▸ Records
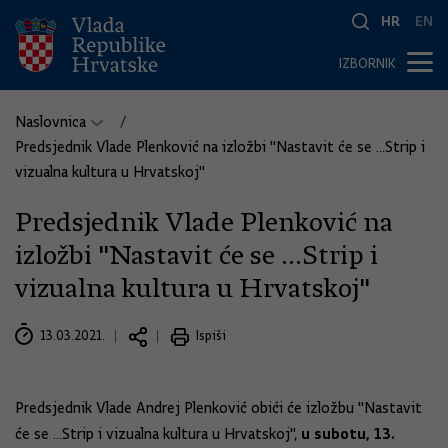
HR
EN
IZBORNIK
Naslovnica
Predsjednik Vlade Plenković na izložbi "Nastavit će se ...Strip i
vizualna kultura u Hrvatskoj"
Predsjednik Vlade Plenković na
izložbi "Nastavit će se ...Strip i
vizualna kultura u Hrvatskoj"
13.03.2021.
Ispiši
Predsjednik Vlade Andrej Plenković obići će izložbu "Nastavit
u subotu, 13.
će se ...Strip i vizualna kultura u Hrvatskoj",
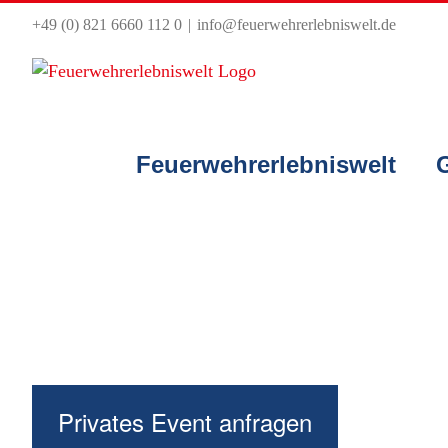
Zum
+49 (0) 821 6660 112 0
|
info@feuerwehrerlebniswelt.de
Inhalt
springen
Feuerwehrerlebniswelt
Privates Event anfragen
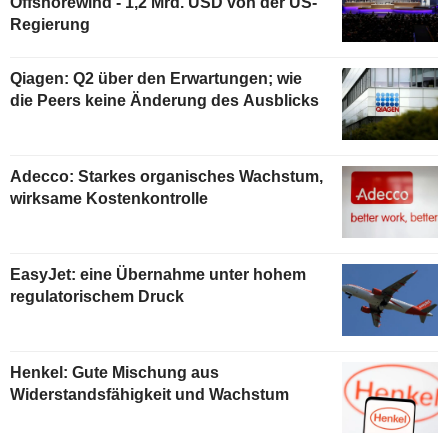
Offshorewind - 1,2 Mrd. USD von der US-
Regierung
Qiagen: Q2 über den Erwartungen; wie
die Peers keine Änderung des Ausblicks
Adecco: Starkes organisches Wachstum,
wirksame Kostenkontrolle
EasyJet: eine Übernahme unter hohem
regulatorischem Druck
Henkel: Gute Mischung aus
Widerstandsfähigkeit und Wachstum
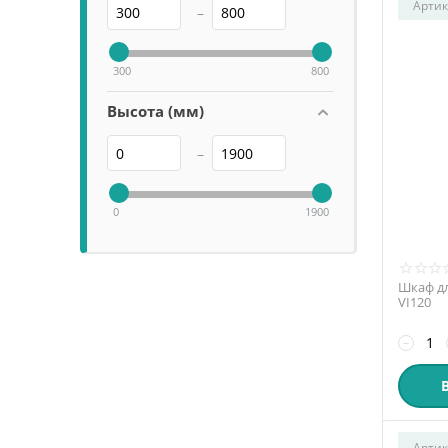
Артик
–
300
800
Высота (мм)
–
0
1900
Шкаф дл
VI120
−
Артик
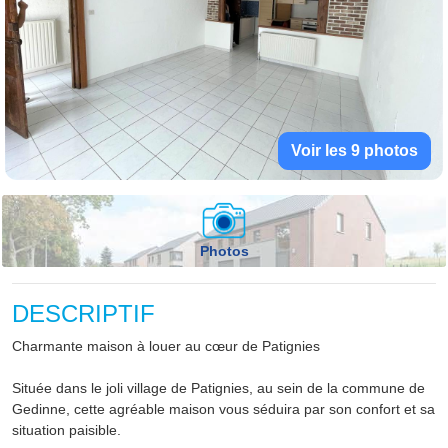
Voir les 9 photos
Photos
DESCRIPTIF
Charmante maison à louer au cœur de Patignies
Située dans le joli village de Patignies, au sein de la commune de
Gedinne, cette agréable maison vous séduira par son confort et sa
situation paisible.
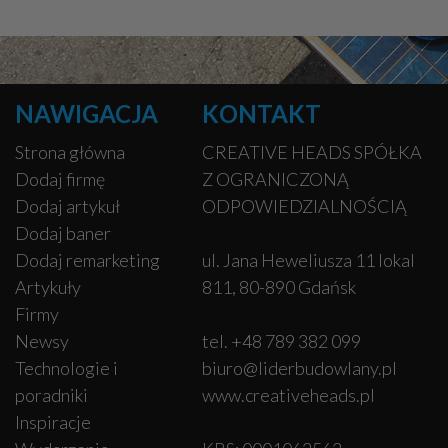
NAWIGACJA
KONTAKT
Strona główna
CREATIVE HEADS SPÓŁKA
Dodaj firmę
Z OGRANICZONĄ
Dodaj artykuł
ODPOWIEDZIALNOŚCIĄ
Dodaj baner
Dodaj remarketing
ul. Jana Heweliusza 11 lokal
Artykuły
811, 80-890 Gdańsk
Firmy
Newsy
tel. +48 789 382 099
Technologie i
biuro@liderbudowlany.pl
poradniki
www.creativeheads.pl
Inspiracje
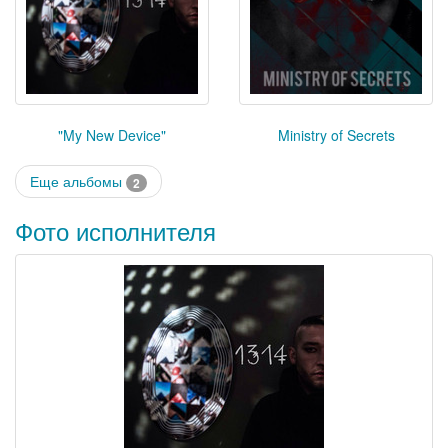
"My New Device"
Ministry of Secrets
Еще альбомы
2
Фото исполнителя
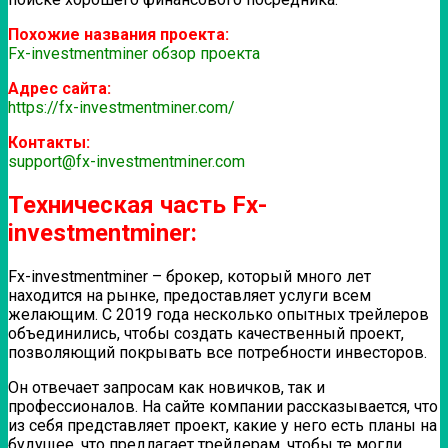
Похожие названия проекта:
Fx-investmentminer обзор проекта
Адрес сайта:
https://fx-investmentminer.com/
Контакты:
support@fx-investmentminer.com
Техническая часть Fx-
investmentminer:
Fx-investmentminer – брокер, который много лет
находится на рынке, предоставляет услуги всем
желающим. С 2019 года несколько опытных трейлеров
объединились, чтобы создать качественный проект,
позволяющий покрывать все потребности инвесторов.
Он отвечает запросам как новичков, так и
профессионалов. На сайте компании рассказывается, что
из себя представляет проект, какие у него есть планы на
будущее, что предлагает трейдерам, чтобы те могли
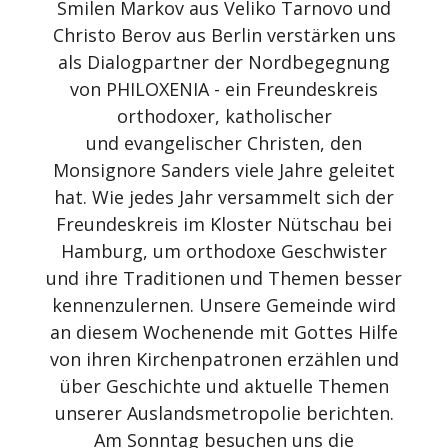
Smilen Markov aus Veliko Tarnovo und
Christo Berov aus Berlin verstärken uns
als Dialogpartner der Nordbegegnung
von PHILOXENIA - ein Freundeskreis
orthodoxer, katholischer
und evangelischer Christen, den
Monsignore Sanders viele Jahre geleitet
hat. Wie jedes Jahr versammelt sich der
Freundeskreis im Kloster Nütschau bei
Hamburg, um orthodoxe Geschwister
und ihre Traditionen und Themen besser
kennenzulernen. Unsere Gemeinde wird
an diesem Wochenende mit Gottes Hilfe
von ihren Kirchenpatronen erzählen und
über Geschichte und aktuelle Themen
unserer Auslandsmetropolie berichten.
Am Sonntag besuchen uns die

▸ What the task requires
Work through the records line by line and tally those holding "Freundeskreis". Reply with the number alone.

▸ Task output
2